Von der Originalformation ist nur noch Mitgründer Ralf Hütter dabei, der inzwischen von Fritz Hilpert, Henning Schmitz und Falk Grieffenhagen unterstützt wird. Gemeinsam halten sie das Produkt Kraftwerk am Leben, dessen Einfluss auf die Musikgeschichte nicht hoch genug eingeschätzt werden kann: Hört man Kraftwerk, dann meint man immer auch unzählige andere Songs zu hören, die sich vom Original inspirieren ließen oder es ganz einfach kopierten. Was nicht zuletzt auch für die visuelle Gestaltung gilt, die oft ebenso eindrucksvoll und einflussreich war, wie die Musik.

Dass die aktuellen Konzerte von Kraftwerk als 3D-Konzerte bezeichnet werden, bei denen man mit wackligen 3D-Brillen aus Pappe in Richtung Bühne start, nun ja. Meist sind die auf eine Leinwand hinter den Musikern projizierten 3D-Effekte ähnlich überflüssig wie das 3D in einem Großteil des aktuellen 3D-Kinos. Da schweben mal Raumschiffe, mal überdimensionale Geigen durchs All oder landet ein UFO vor der Nationalgalerie. Doch gerade bei der visuellen Begleitung zu einem Titel wie „Autobahn“ entsteht ein interessanter Kontrast aus alt und neu: Gleichermaßen betont altmodisch wirken die kaum ausgearbeiteten Landschaften, die Spuren der Autobahn, der VW-Käfer (mit dem passenden Kennzeichen „D-KR 70“) und sind doch so offensichtlich mit moderner Computertechnik produziert, wie sie weder Mitte der 80er Jahre und schon gar nicht Mitte der 70er existierte.

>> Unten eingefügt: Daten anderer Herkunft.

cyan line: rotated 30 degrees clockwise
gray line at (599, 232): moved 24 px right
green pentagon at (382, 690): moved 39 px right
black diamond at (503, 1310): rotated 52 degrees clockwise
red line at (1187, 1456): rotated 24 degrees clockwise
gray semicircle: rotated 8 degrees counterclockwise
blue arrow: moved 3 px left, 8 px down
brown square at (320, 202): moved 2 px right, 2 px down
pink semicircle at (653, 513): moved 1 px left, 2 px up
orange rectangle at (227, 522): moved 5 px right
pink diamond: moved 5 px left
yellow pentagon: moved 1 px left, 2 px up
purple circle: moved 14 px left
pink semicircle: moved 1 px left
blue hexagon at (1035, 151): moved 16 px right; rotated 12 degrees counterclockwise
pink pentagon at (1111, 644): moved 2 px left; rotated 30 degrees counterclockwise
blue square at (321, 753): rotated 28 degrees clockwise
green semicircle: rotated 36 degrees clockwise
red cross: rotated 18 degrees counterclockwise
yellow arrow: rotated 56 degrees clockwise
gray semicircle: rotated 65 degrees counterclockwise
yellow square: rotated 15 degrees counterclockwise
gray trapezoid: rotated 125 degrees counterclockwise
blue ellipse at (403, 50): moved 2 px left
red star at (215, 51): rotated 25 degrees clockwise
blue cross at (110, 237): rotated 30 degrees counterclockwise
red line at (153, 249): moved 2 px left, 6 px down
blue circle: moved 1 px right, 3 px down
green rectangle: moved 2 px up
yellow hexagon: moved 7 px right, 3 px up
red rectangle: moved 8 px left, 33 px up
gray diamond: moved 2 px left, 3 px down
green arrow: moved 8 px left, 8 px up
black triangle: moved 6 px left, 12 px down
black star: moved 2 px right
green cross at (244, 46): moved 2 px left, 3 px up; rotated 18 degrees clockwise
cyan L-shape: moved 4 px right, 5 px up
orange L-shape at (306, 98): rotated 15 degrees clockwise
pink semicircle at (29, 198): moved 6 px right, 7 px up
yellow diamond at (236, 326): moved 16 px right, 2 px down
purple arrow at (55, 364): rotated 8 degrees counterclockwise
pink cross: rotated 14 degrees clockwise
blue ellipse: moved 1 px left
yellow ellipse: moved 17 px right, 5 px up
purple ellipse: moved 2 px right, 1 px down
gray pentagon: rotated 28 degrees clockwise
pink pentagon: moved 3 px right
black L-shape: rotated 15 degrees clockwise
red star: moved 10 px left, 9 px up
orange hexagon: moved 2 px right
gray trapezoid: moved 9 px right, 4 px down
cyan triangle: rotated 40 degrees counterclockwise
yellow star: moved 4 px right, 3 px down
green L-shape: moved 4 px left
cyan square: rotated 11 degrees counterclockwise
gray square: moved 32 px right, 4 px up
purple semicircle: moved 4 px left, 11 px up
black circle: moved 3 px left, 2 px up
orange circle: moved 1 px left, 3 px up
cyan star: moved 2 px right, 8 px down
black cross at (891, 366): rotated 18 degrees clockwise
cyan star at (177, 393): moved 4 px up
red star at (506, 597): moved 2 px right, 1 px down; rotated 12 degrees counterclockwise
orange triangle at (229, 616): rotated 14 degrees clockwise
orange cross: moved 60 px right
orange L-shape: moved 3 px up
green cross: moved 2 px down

So spielen Kraftwerk mit ihrer Legende, bedienen sich dem Verlangen nach Nostalgie, sind aber gerade was die Bühnenshow angeht doch immer noch der Zeit voraus. In Zeiten künstlich produzierter angeblicher „Superstars“ ist es besonders hübsch anzusehen, wenn da zur Zugabe „Wir sind die Roboter“, nur noch vier Roboterfiguren auf der Bühne stehen, die sich eckig bewegen und doch mehr Charisma ausstrahlen als so mancher echte Künstler. So konsequent das Konzert von den Roboter quasi zu Ende spielen zu lassen sind Kraftwerk dann aber doch nicht: Ganz am Ende spielt jeder der Musiker ein Solo, verbeugt sich am Bühnenrand und holt sich den ganz persönlichem Applaus ab, der auch für diese betont kalten, mechanischen Popstars das Salz der Suppe ist. Nachdem als letzter Ralf Hütter die Bühne verlassen hat, wabert der Sound noch eine Weile dahin bis endgültig die Lichter angehen und die Massen visuell und akustisch beglückt in die Berliner Nacht entschwinden. So perfekt durchgestylt, so nostalgisch dieser Abend auch war, am Ende war es vor allem eins: Ein großes Konzert.

Kraftwerk, Neue Nationalgalerie, bis 13. Januar, offiziell ausverkauft, aber Kurzentschlossene könnten versuchen an der Abendkasse einige der Restkarten zu ergattern.